La perte de confiance est-elle un motif de résiliation valable pour d’autres contrats publics ? 

Par un arrêt du 19 janvier, le juge administratif répond par l’affirmative. Il était question d’une convention d’affermage et de location gérance d’une base de loisirs, résiliée par l’acheteur pour motif d’intérêt général tenant dans la perte de confiance dans le titulaire. 

👨‍🎓Qu’en pense le juge ? 

👉Après avoir listé les nombreux faits reprochés au titulaire (à savoir que le titulaire ait « entrepris des travaux non autorisés par la convention, remettait ses rapports d’activité tardivement et de manière incomplète, n’a pas remis, malgré les demandes de Montfort communauté, un projet global de gestion des loisirs sur le site de Tremelin (…), que plusieurs activités de loisirs ont été exploitées sans accord, que la prise en charge des frais de surveillance de la baignade dans le lac de Tremelin a donné lieu à des discussions dont le résultat semble n’avoir satisfait aucune des parties, que des retards de paiement des redevances dues par la société ID Organisation ont été constatés, que cette dernière a manifesté le souhait de ne plus s’investir dans les activités de loisirs affermées et a décidé unilatéralement, à compter du 27 mars 2019, de ne plus payer la redevance due au titre du contrat d’affermage« ) ;

👉Le juge considère que « ces éléments témoignent d’une profonde détérioration des relations contractuelles, née d’une perte de confiance entre les parties faisant obstacle à la poursuite du contrat, et ont justifié par suite la résiliation unilatérale, pour ce motif qui revêt à lui seul un caractère d’intérêt général, de la convention en cause« . 

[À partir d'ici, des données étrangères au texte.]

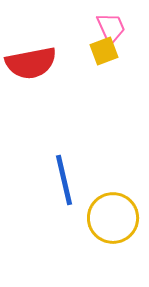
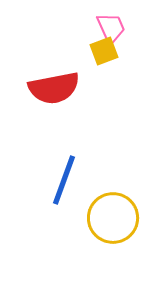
red semicircle: moved 23 px right, 25 px down
blue line: rotated 33 degrees clockwise
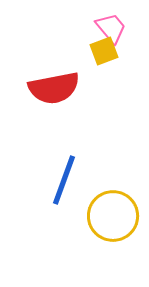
pink trapezoid: rotated 16 degrees counterclockwise
yellow circle: moved 2 px up
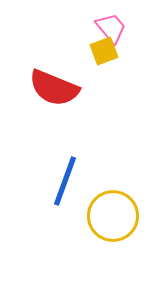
red semicircle: rotated 33 degrees clockwise
blue line: moved 1 px right, 1 px down
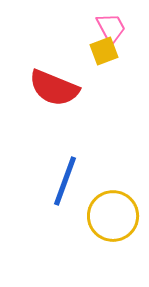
pink trapezoid: rotated 12 degrees clockwise
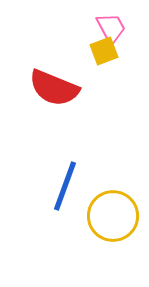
blue line: moved 5 px down
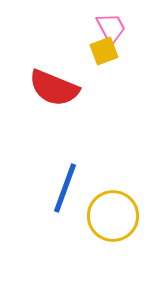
blue line: moved 2 px down
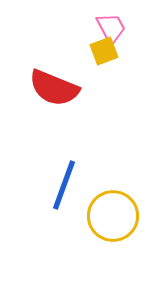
blue line: moved 1 px left, 3 px up
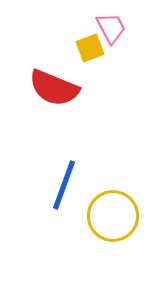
yellow square: moved 14 px left, 3 px up
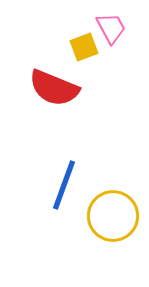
yellow square: moved 6 px left, 1 px up
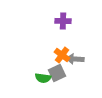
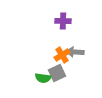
orange cross: rotated 21 degrees clockwise
gray arrow: moved 7 px up
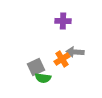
orange cross: moved 4 px down
gray square: moved 21 px left, 6 px up
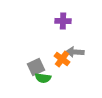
orange cross: rotated 21 degrees counterclockwise
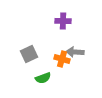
orange cross: rotated 21 degrees counterclockwise
gray square: moved 7 px left, 13 px up
green semicircle: rotated 28 degrees counterclockwise
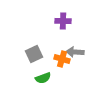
gray square: moved 5 px right
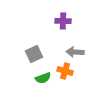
orange cross: moved 3 px right, 12 px down
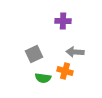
green semicircle: rotated 28 degrees clockwise
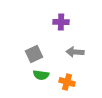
purple cross: moved 2 px left, 1 px down
orange cross: moved 2 px right, 11 px down
green semicircle: moved 2 px left, 3 px up
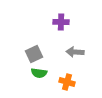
green semicircle: moved 2 px left, 2 px up
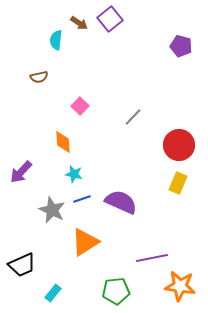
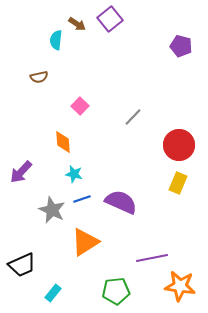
brown arrow: moved 2 px left, 1 px down
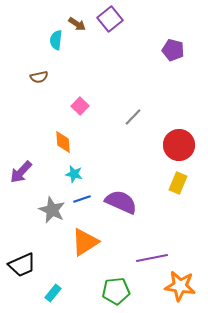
purple pentagon: moved 8 px left, 4 px down
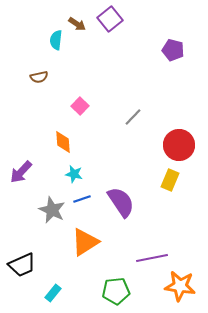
yellow rectangle: moved 8 px left, 3 px up
purple semicircle: rotated 32 degrees clockwise
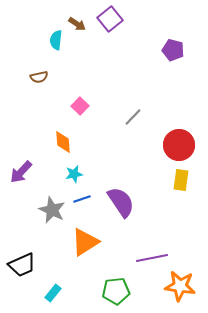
cyan star: rotated 24 degrees counterclockwise
yellow rectangle: moved 11 px right; rotated 15 degrees counterclockwise
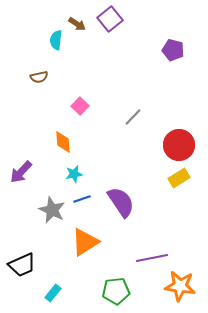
yellow rectangle: moved 2 px left, 2 px up; rotated 50 degrees clockwise
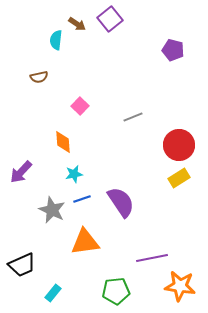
gray line: rotated 24 degrees clockwise
orange triangle: rotated 24 degrees clockwise
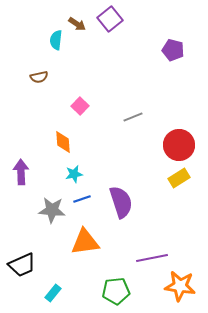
purple arrow: rotated 135 degrees clockwise
purple semicircle: rotated 16 degrees clockwise
gray star: rotated 20 degrees counterclockwise
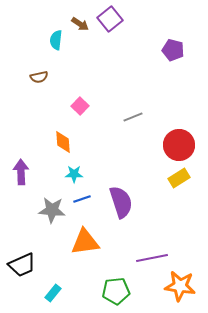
brown arrow: moved 3 px right
cyan star: rotated 12 degrees clockwise
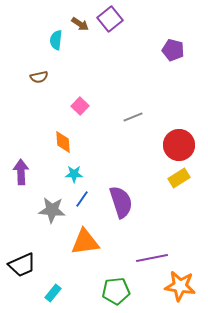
blue line: rotated 36 degrees counterclockwise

👉Il s’attarde ensuite sur l’indemnisation du titulaire, et s’il rappelle qu’il peut en cas de résiliation pour motif d’intérêt général être « indemnisé de la perte subie, c’est-à-dire des frais exposés sans contrepartie, ainsi que de son manque à gagner, c’est-à-dire de la perte des bénéfices nets qu’il pouvait légitimement escompter« , c’est à condition de démontrer la réalité de ce préjudice. Or, dans le cas d’espèce, aucun préjudice n’est démontré.

💡Qu’en retenir ? 

⭐Il s’agit d’une nouvelle illustration validant la résiliation d’un contrat public ayant pour motif d’intérêt général « la perte de confiance » dans le titulaire. 

⭐Reste que, en fonction des dispositions contractuelles, et eut égard aux agissements du titulaire, il aurait peut être été envisageable pour l’acheteur de résilier le contrat pour faute, et non pour motif d’intérêt général.